Daniel Holder urges Reduce, Reuse, Refill and Recycle
Fifteen new Gingerbread Houses, underground family cabins cloaked in russet beech hedging, will be ready in a phased opening beginning in March – lockdowns permitting. It’s the latest innovation signalling owner Daniel Holder’s confidence in the company and changing customer demand.
After a career in electrical engineering in 2000 he bought the business, originally a hill farm, whose staggeringly beautiful location sits amid a ramblers’ wonderland high on a fell overlooking Ullswater.
The aim then was to create the best campsite bar possible. Today after some £2 million investment the Site features glamping cabins, timber pods and pitches for tents, caravans and motorhomes.
Fantasy fans can tuck themselves away in underground Hobbit Holes while picture postcard cottages suit more conventional tastes.
Those working from home these days can pop in and benefit from the socially-distanced “fresh air office” and its facilities such as free wifi.
“We’re landlocked so we have to consolidate and innovate rather than expand,” explains Holder.
The view from The Quiet Site
Good sustainable practices equal good business practices and that has become our model
Over years hundreds of trees have been planted, grass areas are left as meadow magnets for wildlife and little creatures have right of way in nature corridors that have been introduced between pitches.
On the energy front solar panels, a biomass boiler and heat source pump supply the power, while electric points are ready to charge vehicles, making the operation carbon neutral. A purpose-built recycling centre and Britain’s first zero waste shop deal with leftovers.
The measures, cemented in the company’s Quietly Green environmental policy, have reaped Holder and his ten staff a clutch of sustainable tourism accolades and Queen’s Award for Enterprise.
Currently most visitors, who get a discount if they use public transport and cycle, live within 100 miles of the Site, and 85 percent recommend or revisit helping the business grow 21 percent year on year.
Hobbit Holes at The Quiet Site
“The circular economy is the way the world will need to move to in order to survive,” says Holder, a living wage employer.

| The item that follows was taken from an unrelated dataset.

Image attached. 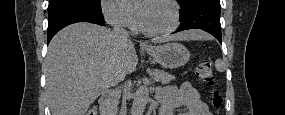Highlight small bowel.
Wrapping results in <instances>:
<instances>
[{"instance_id": "c3829d8e", "label": "small bowel", "mask_w": 285, "mask_h": 115, "mask_svg": "<svg viewBox=\"0 0 285 115\" xmlns=\"http://www.w3.org/2000/svg\"><path fill=\"white\" fill-rule=\"evenodd\" d=\"M158 99L162 103L159 115H210L206 103L198 91L188 82L180 87L168 86L161 89Z\"/></svg>"}]
</instances>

“Designing out waste and pollution, buying local, keeping materials in use and using renewable energy sources doesn’t sound too hard, does it?

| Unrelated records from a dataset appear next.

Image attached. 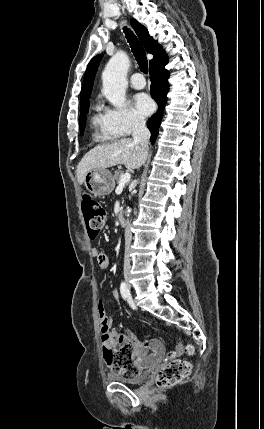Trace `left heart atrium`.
<instances>
[{"instance_id": "left-heart-atrium-1", "label": "left heart atrium", "mask_w": 264, "mask_h": 429, "mask_svg": "<svg viewBox=\"0 0 264 429\" xmlns=\"http://www.w3.org/2000/svg\"><path fill=\"white\" fill-rule=\"evenodd\" d=\"M134 110L140 116L149 115L154 108L153 101L145 93H139L134 97Z\"/></svg>"}]
</instances>
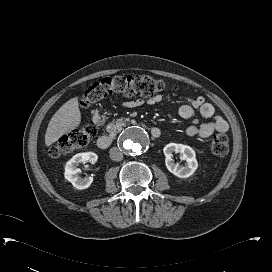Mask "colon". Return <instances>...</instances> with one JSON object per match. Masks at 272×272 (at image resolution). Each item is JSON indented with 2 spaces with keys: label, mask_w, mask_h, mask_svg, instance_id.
I'll return each instance as SVG.
<instances>
[{
  "label": "colon",
  "mask_w": 272,
  "mask_h": 272,
  "mask_svg": "<svg viewBox=\"0 0 272 272\" xmlns=\"http://www.w3.org/2000/svg\"><path fill=\"white\" fill-rule=\"evenodd\" d=\"M172 86L164 80L148 75L110 76L89 85L84 93L82 105L88 107L101 101L115 92L127 96L151 98L157 94L170 91ZM96 135L93 126H81L58 139L51 147L50 154L54 157L68 155L77 149L85 147ZM211 151L214 155L223 157L229 151V139L224 133H217L211 140Z\"/></svg>",
  "instance_id": "colon-1"
}]
</instances>
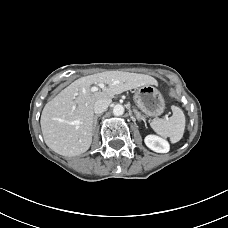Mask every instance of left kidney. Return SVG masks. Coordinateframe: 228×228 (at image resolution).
Wrapping results in <instances>:
<instances>
[{
  "instance_id": "1",
  "label": "left kidney",
  "mask_w": 228,
  "mask_h": 228,
  "mask_svg": "<svg viewBox=\"0 0 228 228\" xmlns=\"http://www.w3.org/2000/svg\"><path fill=\"white\" fill-rule=\"evenodd\" d=\"M144 141L148 148L157 153H167L169 151L168 142L158 136L148 135L145 137Z\"/></svg>"
}]
</instances>
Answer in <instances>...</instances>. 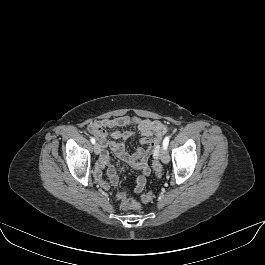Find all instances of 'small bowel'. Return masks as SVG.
Wrapping results in <instances>:
<instances>
[{"label": "small bowel", "mask_w": 265, "mask_h": 265, "mask_svg": "<svg viewBox=\"0 0 265 265\" xmlns=\"http://www.w3.org/2000/svg\"><path fill=\"white\" fill-rule=\"evenodd\" d=\"M134 126L141 133L140 142L145 148H139L132 154L125 150V144L134 136L132 131H120L119 128ZM106 129H112L108 134ZM88 131L99 140L103 151L96 167V180L99 186L109 189V184L102 179V169L108 167V175L111 183H118L116 168L110 164V157L107 148H110L116 157L132 168L139 170L141 174L136 179L135 193L140 194L146 185L147 177L151 173L149 159L158 156V148L163 137L168 133V127L164 122L138 116H116L104 118L91 122ZM108 136L112 140L108 139ZM119 195V194H118ZM118 195L116 199L118 200Z\"/></svg>", "instance_id": "small-bowel-1"}]
</instances>
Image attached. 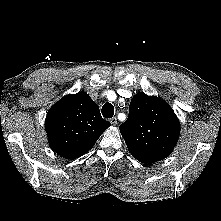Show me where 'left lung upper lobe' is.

“I realised early on elegant solutions to real problems transfer well to a holiday park and then that good sustainable practices equalled good business practices and that has become our model.
“One product example is our Hobbit Holes which are proving hugely popular. They are easy to upgrade as customer expectations change.”
Installing reed beds as a natural waste water filtration system has been technically the Site’s biggest challenge and Holder’s greatest source of satisfaction so far. “This initiative has saved our business in excess of 4000 litres per annum,” he explains.
The walk to Aira Force
Yet it’s another business he has making playhouses and pet homes that has been critical in helping pay the bills.
“The Quiet Site is not a money-spinner, our projects make immediate environmental sense but only profitable in the medium to long term,” he says. “The world is now starting to accept sustainable practices as the norm now and we like to think we have in some small way influenced that.”
Collaboration is also central to the operation. “Being members of trade bodies such as Cumbria Tourism and the British Holiday & Home Parks Association have made our lives very much easier,” says Holder.
Realising the value in community partnerships the Site has teamed up with two other holiday parks to create a four-day camping and cycle PodnPedal trip round Cumbria and it is also opening an online shop.
A camping pod at the Site
Although a veteran of economic crises, Holder has found the Government support available during the pandemic is certainly helping get through one of the biggest tests he has faced.
Using the time to carry out further infrastructure improvements the team has “re-wiggled the stream and rewilded parts of the park”.
And Holder considers himself lucky to be in a part of the industry that can weather the storms.
“When it is tough visitors look for stays nearer to home,” he reflects. “During good times they often want a second holiday, a short break. That’s when they also choose us.”